Per molti, il nome di Dora Moroni evoca un tragico evento del 1978: l’incidente automobilistico che la vide coinvolta accanto a Corrado, segnando una drammatica interruzione della sua carriera proprio nel momento in cui stava sbocciando. Una promessa dello spettacolo italiano, passata però alla storia più per quella pagina di cronaca che per il suo vero talento.

Negli anni successivi, Dora è apparsa saltuariamente in televisione, spesso chiamata non per celebrare la sua arte, ma per rievocare quell’unico episodio, come se tutto il resto della sua vita e carriera si fosse fermato lì. La narrazione mediatica ha finito per ridurre la sua figura a quella della “showgirl dimenticata”, dell’eterna convalescente dello spettacolo.

Eppure, Dora Moroni aveva (e ha) molto di più da dire. Lo dimostra l’unico disco inciso nel 1978, “Dora Moroni in…”, oggi finalmente disponibile sulle piattaforme digitali.

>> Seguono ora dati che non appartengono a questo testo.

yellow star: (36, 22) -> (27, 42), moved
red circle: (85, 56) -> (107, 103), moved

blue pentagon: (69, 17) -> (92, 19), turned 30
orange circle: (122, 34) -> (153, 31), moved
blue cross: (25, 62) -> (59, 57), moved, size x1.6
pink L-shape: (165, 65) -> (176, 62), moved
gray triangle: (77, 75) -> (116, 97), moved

Un album che, seppur poco conosciuto al grande pubblico, rappresenta un prezioso documento artistico: qui Dora esprime con sincerità e garbo le sue qualità vocali, in bilico tra pop leggero e melodia italiana, lasciando intuire un percorso che avrebbe potuto regalarle ben altro destino. Un disco nel quale spicca l’intensa “Ora” (scritta dalla mano sensibile di Donatella Rettore) con cui Dora partecipò, sempre nel 1978, al festival di Sanremo.

Dopo una breve e chiacchierata parentesi sentimentale con il cantante Christian, culminata in un matrimonio e poi in una separazione, Dora è rimasta ai margini dello spettacolo, vittima di un sistema che spesso dimentica in fretta — soprattutto quando si tratta di donne.

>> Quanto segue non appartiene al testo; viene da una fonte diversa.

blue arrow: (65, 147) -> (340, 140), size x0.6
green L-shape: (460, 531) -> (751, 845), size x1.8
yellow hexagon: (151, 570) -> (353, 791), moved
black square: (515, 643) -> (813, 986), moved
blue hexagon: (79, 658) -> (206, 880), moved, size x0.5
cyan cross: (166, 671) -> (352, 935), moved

Oggi, il ritorno del suo disco in formato digitale è un piccolo riscatto, un’occasione per riascoltare senza pregiudizi, per andare oltre il mito dell’incidente e riscoprire una voce e una sensibilità artistica rimaste troppo a lungo in ombra. Un invito, forse, a restituirle almeno in parte quella dignità professionale che non le è mai stata davvero riconosciuta.

Dora Moroni non è solo una nota a piè di pagina nella storia dello spettacolo. È una pagina intera che merita di essere riletta — e finalmente ascoltata.